* [Work required] Images do not belong in the copy. Retype the entries exactly.

Page-level text extractions
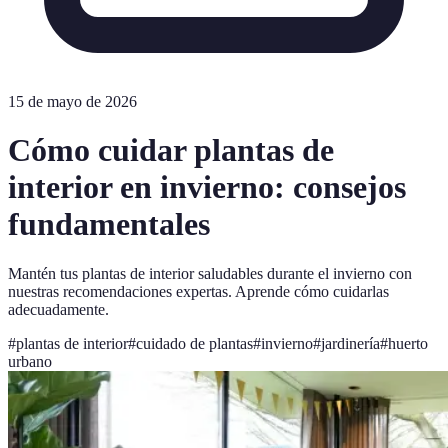
15 de mayo de 2026
Cómo cuidar plantas de
interior en invierno: consejos
fundamentales
Mantén tus plantas de interior saludables durante el invierno con
nuestras recomendaciones expertas. Aprende cómo cuidarlas
adecuadamente.
#
plantas de interior
#
cuidado de plantas
#
invierno
#
jardinería
#
huerto
urbano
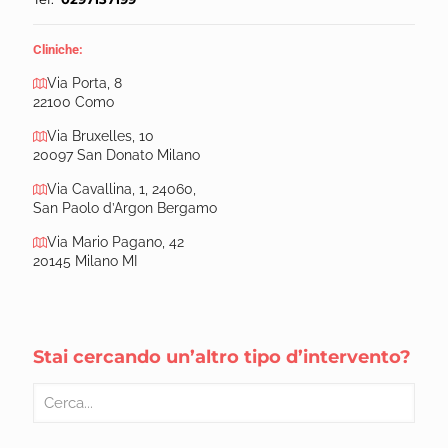
Cliniche:
Via Porta, 8
22100 Como
Via Bruxelles, 10
20097 San Donato Milano
Via Cavallina, 1, 24060,
San Paolo d’Argon Bergamo
Via Mario Pagano, 42
20145 Milano MI
Stai cercando un’altro tipo d’intervento?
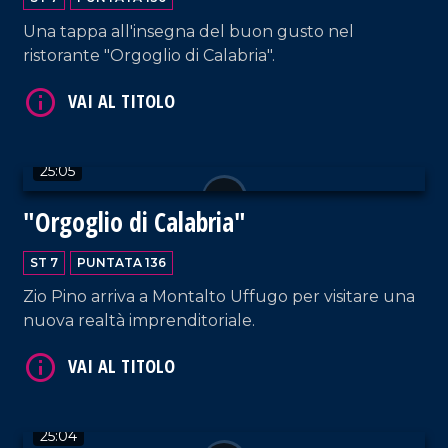
Una tappa all'insegna del buon gusto nel
ristorante "Orgoglio di Calabria".
VAI AL TITOLO
25:05
"Orgoglio di Calabria"
ST 7
PUNTATA 136
Zio Pino arriva a Montalto Uffugo per visitare una
nuova realtà imprenditoriale.
VAI AL TITOLO
25:04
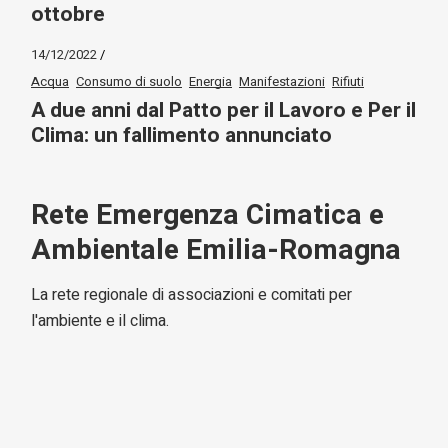
ottobre
14/12/2022
Acqua
Consumo di suolo
Energia
Manifestazioni
Rifiuti
A due anni dal Patto per il Lavoro e Per il
Clima: un fallimento annunciato
Rete Emergenza Cimatica e
Ambientale Emilia-Romagna
La rete regionale di associazioni e comitati per
l'ambiente e il clima.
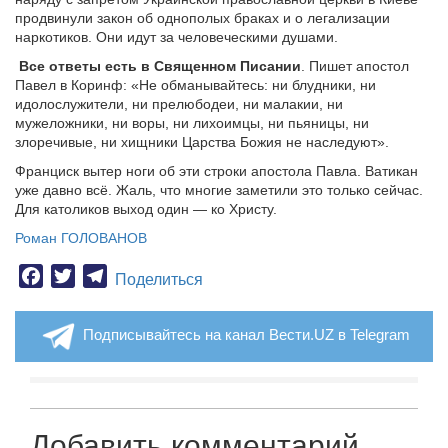
продвинули закон об однополых браках и о легализации
наркотиков. Они идут за человеческими душами.
Все ответы есть в Священном Писании
. Пишет апостол
Павел в Коринф: «Не обманывайтесь: ни блудники, ни
идолослужители, ни прелюбодеи, ни малакии, ни
мужеложники, ни воры, ни лихоимцы, ни пьяницы, ни
злоречивые, ни хищники Царства Божия не наследуют».
Франциск вытер ноги об эти строки апостола Павла. Ватикан
уже давно всё. Жаль, что многие заметили это только сейчас.
Для католиков выход один — ко Христу.
Роман ГОЛОВАНОВ
Facebook
Twitter
Telegram
Поделиться
Подписывайтесь на канал Вести.UZ в Telegram
Добавить комментарий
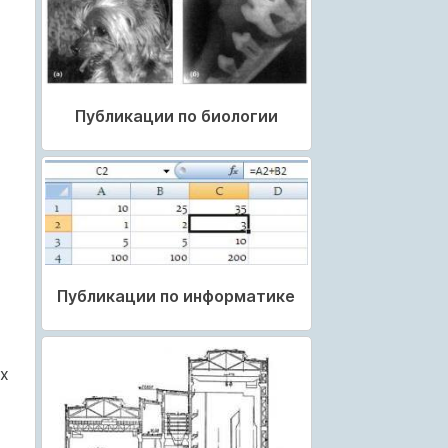
Публикации по биологии
Публикации по информатике
х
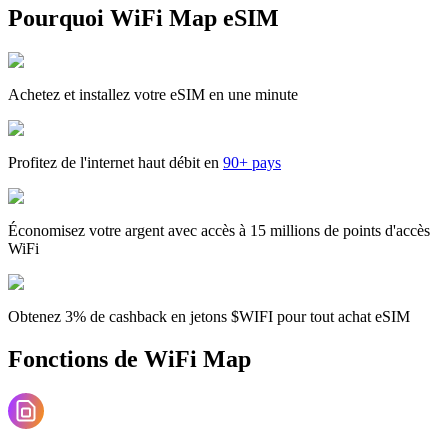
Pourquoi WiFi Map eSIM
Achetez et installez votre eSIM en une minute
Profitez de l'internet haut débit en
90+ pays
Économisez votre argent avec accès à 15 millions de points d'accès
WiFi
Obtenez 3% de cashback en jetons $WIFI pour tout achat eSIM
Fonctions de WiFi Map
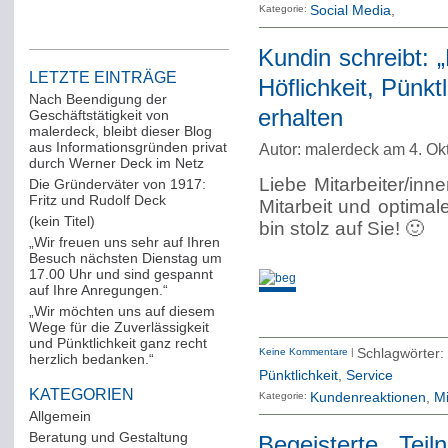
Kategorie:
Social Media
Kundin schreibt: „
LETZTE EINTRÄGE
Höflichkeit, Pünkt
Nach Beendigung der
erhalten
Geschäftstätigkeit von
malerdeck, bleibt dieser Blog
aus Informationsgründen privat
Autor: malerdeck am 4. Ok
durch Werner Deck im Netz
Liebe Mitarbeiter/inn
Die Gründerväter von 1917:
Fritz und Rudolf Deck
Mitarbeit und optimal
(kein Titel)
bin stolz auf Sie! 🙂
„Wir freuen uns sehr auf Ihren
Besuch nächsten Dienstag um
17.00 Uhr und sind gespannt
auf Ihre Anregungen.“
„Wir möchten uns auf diesem
Wege für die Zuverlässigkeit
und Pünktlichkeit ganz recht
Keine Kommentare
|
Schlagwörte
herzlich bedanken.“
Pünktlichkeit
,
Service
KATEGORIEN
Kategorie:
Kundenreaktionen
Mi
Allgemein
(288)
Beratung und Gestaltung
(12)
Begeisterte Tei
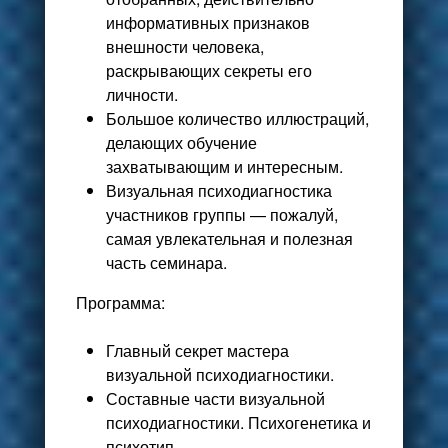
информативных признаков
внешности человека,
раскрывающих секреты его
личности.
Большое количество иллюстраций,
делающих обучение
захватывающим и интересным.
Визуальная психодиагностика
участников группы — пожалуй,
самая увлекательная и полезная
часть семинара.
Программа:
Главный секрет мастера
визуальной психодиагностики.
Составные части визуальной
психодиагностики. Психогенетика и
психотип.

* [Result of this task]
15 de mayo de 2026
Cómo cuidar plantas de
interior en invierno: consejos
fundamentales
Mantén tus plantas de interior saludables durante el invierno con
nuestras recomendaciones expertas. Aprende cómo cuidarlas
adecuadamente.
#
plantas de interior
#
cuidado de plantas
#
invierno
#
jardinería
#
huerto
urbano
Cliniche:
Via Porta, 8
22100 Como
Via Bruxelles, 10
20097 San Donato Milano
Via Cavallina, 1, 24060,
San Paolo d’Argon Bergamo
Via Mario Pagano, 42
20145 Milano MI
Stai cercando un’altro tipo d’intervento?
Una tappa all'insegna del buon gusto nel
ristorante "Orgoglio di Calabria".
VAI AL TITOLO
25:05
"Orgoglio di Calabria"
ST 7
PUNTATA 136
Zio Pino arriva a Montalto Uffugo per visitare una
nuova realtà imprenditoriale.
VAI AL TITOLO
25:04
ottobre
14/12/2022
Acqua
Consumo di suolo
Energia
Manifestazioni
Rifiuti
A due anni dal Patto per il Lavoro e Per il
Clima: un fallimento annunciato
Rete Emergenza Cimatica e
Ambientale Emilia-Romagna
La rete regionale di associazioni e comitati per
l'ambiente e il clima.
продвинули закон об однополых браках и о легализации
наркотиков. Они идут за человеческими душами.
Все ответы есть в Священном Писании
. Пишет апостол
Павел в Коринф: «Не обманывайтесь: ни блудники, ни
идолослужители, ни прелюбодеи, ни малакии, ни
мужеложники, ни воры, ни лихоимцы, ни пьяницы, ни
злоречивые, ни хищники Царства Божия не наследуют».
Франциск вытер ноги об эти строки апостола Павла. Ватикан
уже давно всё. Жаль, что многие заметили это только сейчас.
Для католиков выход один — ко Христу.
Роман ГОЛОВАНОВ
Facebook
Twitter
Telegram
Поделиться
Подписывайтесь на канал Вести.UZ в Telegram
Добавить комментарий
Публикации по биологии
Публикации по информатике
х
Pourquoi WiFi Map eSIM
Achetez et installez votre eSIM en une minute
Profitez de l'internet haut débit en
90+ pays
Économisez votre argent avec accès à 15 millions de points d'accès
WiFi
Obtenez 3% de cashback en jetons $WIFI pour tout achat eSIM
Fonctions de WiFi Map
Kategorie:
Social Media
Kundin schreibt: „
LETZTE EINTRÄGE
Höflichkeit, Pünkt
Nach Beendigung der
erhalten
Geschäftstätigkeit von
malerdeck, bleibt dieser Blog
aus Informationsgründen privat
Autor: malerdeck am 4. Ok
durch Werner Deck im Netz
Liebe Mitarbeiter/inn
Die Gründerväter von 1917:
Fritz und Rudolf Deck
Mitarbeit und optimal
(kein Titel)
bin stolz auf Sie! 🙂
„Wir freuen uns sehr auf Ihren
Besuch nächsten Dienstag um
17.00 Uhr und sind gespannt
auf Ihre Anregungen.“
„Wir möchten uns auf diesem
Wege für die Zuverlässigkeit
und Pünktlichkeit ganz recht
Keine Kommentare
|
Schlagwörte
herzlich bedanken.“
Pünktlichkeit
,
Service
KATEGORIEN
Kategorie:
Kundenreaktionen
Mi
Allgemein
(288)
Beratung und Gestaltung
(12)
Begeisterte Tei
информативных признаков
внешности человека,
раскрывающих секреты его
личности.
Большое количество иллюстраций,
делающих обучение
захватывающим и интересным.
Визуальная психодиагностика
участников группы — пожалуй,
самая увлекательная и полезная
часть семинара.
Программа:
Главный секрет мастера
визуальной психодиагностики.
Составные части визуальной
психодиагностики. Психогенетика и
психотип.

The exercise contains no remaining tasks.